= Council of Magickal Arts =

Spirit Haven (previously the Council of Magickal Arts) is a Pagan, 501(c)3 multicultural organization committed to fostering spirituality. The organization provides a haven for community and celebration to support and promote the well-being of its diverse membership.

==History==
Council of the Mystic Arts
- "In the Spring of 1980, I made contact outside of my coven with several people prominent in the Craft whom I had been hearing about, putting together faces and names. We saw the need for a working network/council through which anyone who needed special help could send an SOS. We got together at Samhain 1980 for a meeting and ritual to form the council. It was named 'The Council of the Mystic Arts' in order to assure our friends and connections with Christian and Buddhist leanings that they were welcome to be a part of the network." - Bertie Estes (1997), first Director of CMA

Council of Magickal Arts
- At the May 5, 1981 Beltane meeting there were representatives from nine covens present. At the end of the first year, Bertie Estes from San Antonio, who was the first Director/Editor [of the Accord], passed on the job to me. When I took over the responsibility of Director/Editor, there was $28.90 in the Treasury and probably 20-25 members. We changed the name from the Council of the Mystic Arts to the Council of the Magickal Arts at Samhain 1981 because the membership at that time felt "Magickal" more adequately described what we were all about. By October 1983, we had 18 individual and/or group memberships with over $200 in the Treasury. - Judy Carusone (1992), Director 1981-83, Editor 1981-1990
- Beltane 1991: Festival held at the Recreation Plantation in Dripping Springs.
- November 18, 1993: The Council of Magickal arts officially becomes a incorporated.
- Samhain 1995: Festivals expand, now beginning on Thursdays, with a schedule of workshops and rituals.
- Samhain 1997: The Land Fund kicks off, raising funds through auctions, merchandise sales, and member outreach.
- June 26, 2014: Spirit Haven Ranch paid in full.
- Samhain 2022: Name changed to Spirit Haven, Inc.

Cover of The Accord, Summer 2002

==The Accord==
The organizational newsletter was renamed The Accord in Winter 1991. The Accord was the quarterly periodical of the corporation, and contains a wide range of articles by members. In the past The Accord was a medium quality magazine periodical with national distribution, but printing costs and the expenses of land ownership have caused CMA to move to a paperless, online publication

==Festivals==
Spirit Haven hosts a Beltane and Samhain Festival every year.
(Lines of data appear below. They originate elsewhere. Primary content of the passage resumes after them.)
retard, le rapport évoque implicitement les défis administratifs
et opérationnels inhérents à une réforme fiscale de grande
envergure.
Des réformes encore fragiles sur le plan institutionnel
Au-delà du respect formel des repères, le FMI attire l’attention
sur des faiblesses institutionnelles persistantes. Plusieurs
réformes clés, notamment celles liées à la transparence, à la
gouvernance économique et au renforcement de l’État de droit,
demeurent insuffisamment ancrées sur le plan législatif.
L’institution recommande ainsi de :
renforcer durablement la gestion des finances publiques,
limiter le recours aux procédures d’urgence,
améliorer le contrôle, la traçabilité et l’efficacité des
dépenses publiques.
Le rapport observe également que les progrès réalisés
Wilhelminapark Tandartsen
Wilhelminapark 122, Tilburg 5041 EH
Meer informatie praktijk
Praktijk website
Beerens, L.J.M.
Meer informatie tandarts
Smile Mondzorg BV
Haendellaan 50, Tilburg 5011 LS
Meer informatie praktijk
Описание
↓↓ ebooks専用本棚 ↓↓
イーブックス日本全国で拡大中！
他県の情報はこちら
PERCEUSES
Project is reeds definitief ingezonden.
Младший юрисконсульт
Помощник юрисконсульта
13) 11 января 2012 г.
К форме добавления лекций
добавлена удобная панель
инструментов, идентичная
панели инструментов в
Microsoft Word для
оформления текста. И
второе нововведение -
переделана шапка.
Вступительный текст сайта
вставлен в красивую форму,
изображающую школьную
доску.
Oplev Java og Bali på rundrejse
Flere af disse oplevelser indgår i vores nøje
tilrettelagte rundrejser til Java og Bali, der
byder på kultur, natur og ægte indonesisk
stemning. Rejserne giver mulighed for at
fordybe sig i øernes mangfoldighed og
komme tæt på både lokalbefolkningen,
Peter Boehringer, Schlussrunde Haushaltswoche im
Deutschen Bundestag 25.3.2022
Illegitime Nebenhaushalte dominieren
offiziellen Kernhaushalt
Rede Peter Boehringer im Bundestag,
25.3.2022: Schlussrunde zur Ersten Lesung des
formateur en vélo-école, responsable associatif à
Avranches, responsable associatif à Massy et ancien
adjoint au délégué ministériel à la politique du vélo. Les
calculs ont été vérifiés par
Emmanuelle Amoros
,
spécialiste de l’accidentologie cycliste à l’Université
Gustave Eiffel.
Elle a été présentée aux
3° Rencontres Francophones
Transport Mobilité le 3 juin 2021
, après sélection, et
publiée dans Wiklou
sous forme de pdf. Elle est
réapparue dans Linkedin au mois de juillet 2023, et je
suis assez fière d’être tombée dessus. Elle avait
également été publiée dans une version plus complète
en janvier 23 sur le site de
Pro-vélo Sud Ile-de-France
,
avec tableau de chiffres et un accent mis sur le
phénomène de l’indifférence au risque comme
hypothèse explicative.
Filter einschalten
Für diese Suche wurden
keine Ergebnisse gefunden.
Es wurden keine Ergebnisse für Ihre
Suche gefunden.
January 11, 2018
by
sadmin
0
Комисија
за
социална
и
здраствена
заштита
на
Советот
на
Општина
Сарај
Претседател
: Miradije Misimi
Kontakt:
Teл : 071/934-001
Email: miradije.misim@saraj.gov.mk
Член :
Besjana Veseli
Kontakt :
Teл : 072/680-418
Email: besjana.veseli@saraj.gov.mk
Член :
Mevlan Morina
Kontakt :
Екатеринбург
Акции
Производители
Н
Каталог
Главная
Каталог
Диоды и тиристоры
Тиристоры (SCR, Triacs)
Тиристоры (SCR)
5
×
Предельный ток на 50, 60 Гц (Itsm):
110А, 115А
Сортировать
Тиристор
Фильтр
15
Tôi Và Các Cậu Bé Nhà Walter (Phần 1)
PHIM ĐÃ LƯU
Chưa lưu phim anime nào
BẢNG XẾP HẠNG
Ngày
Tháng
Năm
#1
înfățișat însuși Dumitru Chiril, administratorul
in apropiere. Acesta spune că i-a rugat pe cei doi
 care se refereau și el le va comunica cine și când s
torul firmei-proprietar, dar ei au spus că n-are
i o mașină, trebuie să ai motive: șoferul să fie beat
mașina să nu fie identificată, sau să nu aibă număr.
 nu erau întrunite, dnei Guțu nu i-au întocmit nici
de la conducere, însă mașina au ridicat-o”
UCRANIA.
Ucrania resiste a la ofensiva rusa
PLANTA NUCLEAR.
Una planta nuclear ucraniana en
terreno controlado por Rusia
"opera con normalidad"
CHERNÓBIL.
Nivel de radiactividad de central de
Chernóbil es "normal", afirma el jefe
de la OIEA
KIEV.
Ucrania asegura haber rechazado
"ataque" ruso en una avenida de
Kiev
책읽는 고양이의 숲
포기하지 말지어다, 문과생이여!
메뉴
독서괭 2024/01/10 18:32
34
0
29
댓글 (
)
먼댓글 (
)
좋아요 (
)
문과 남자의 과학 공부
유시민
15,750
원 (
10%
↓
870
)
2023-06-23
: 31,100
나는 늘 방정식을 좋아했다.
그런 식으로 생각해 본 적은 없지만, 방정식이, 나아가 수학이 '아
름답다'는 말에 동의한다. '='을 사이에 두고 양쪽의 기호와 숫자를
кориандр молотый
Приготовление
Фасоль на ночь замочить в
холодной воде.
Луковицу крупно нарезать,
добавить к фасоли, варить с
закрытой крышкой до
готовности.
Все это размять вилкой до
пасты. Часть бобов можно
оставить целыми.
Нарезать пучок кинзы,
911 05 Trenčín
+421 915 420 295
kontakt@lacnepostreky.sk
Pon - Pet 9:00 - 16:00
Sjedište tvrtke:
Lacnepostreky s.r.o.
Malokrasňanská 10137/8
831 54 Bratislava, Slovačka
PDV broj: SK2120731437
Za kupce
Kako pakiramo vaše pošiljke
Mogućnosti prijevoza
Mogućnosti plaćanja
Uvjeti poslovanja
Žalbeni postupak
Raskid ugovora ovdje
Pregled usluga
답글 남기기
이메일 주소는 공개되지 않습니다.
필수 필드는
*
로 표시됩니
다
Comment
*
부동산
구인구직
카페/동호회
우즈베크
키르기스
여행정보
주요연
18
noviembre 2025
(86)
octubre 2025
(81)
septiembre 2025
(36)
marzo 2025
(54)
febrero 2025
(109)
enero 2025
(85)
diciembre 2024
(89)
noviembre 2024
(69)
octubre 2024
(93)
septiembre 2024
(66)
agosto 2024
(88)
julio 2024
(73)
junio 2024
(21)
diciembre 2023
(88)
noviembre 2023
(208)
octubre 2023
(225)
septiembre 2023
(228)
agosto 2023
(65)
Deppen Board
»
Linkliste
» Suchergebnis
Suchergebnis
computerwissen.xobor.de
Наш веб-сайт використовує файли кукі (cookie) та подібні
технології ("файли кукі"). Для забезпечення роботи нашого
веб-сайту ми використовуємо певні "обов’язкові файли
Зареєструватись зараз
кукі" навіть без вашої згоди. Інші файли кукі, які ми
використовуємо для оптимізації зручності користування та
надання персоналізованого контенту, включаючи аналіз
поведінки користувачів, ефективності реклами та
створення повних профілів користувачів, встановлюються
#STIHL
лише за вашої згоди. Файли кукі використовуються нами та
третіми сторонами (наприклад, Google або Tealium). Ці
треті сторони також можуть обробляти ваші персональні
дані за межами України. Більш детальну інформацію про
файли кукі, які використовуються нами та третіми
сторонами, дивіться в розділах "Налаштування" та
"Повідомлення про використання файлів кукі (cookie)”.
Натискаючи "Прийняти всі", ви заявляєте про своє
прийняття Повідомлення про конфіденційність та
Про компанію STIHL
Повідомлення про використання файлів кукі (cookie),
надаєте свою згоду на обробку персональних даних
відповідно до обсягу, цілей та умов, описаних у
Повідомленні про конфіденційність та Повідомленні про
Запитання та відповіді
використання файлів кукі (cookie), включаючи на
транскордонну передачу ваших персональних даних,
Beltane is generally held on the 3rd full weekend of April, and Samhain is generally held on the 3rd full weekend of October. This allows for members of Spirit Haven to celebrate the solar holidays in their own personal ways and to not compete with other pagan festivals and events that are of interest to their membership. Spirit Haven, Inc is known for their Beltane and Samhain Festivals.

For many years the festivals were held at a commercial camping property in the hill country of Austin, Texas. In 1999 CMA purchased land of their own located near the community of Cistern in Central Texas.

A typical festival starts with setup on Wednesday for vendors and early arrivals. The main attendees arrive on Thursday, Friday, and Saturday. Each night a public main ritual is held, presented by different volunteer members and their groups (covens, kindreds, groves, etc.), and, weather permitting, a bonfire (Revel) is lit. The bonfire serves as the main public area for those who wish to stay up late into the night, drumming, dancing, and talking. Personal and group campsites also host gatherings at night.

During the daylight hours of Friday and Saturday, a full schedule of workshops are presented, some by members and some by guest presenters which, in the past, has included such notables as Diana L. Paxson, Patricia Telesco, Fritz Jung and Wren (of The Witches' Voice), Morning Glory Zell-Ravenheart, and more.

Along with the workshops and the evening rituals and bonfire, the main stage is used to present regional and national Pagan artists, such as; Wendy Rule, Ginger Doss, Dreamtrybe (formerly Velvet Hammer), Canvas, Spoonfed Tribe, SONA, Lisa Thiel, Darwin Davis, Spiral Dance and others.

The corporation's business meeting, called Great Works, is held on Sunday after the festival.

==Spirit Haven Ranch==
Often referred to as, simply, "The Land", Spirit Haven Ranch is 101 acre located in Flatonia, Texas. While improvements have been made, such as a water well and electricity, the land is mostly rough. The camping areas are wooded with native trees.

Maintenance between festivals, and the majority of the work to ready the land for each festival, is done by the volunteers of the Spirit Haven Ranch Team, and all members are welcome to come out on the Workend as part of the team, as well as interested persons wanting to learn more about Spirit Haven, Inc.

Tent camping is the primary form of lodging available at Spirit Haven Ranch. RV space is limited and with limited amenities depending on your RV's requirements. Members may steward campsites on a yearly basis, ensuring their group's placement during Festivals. These sites are reserved for the campsite steward and members they invite to camp with them.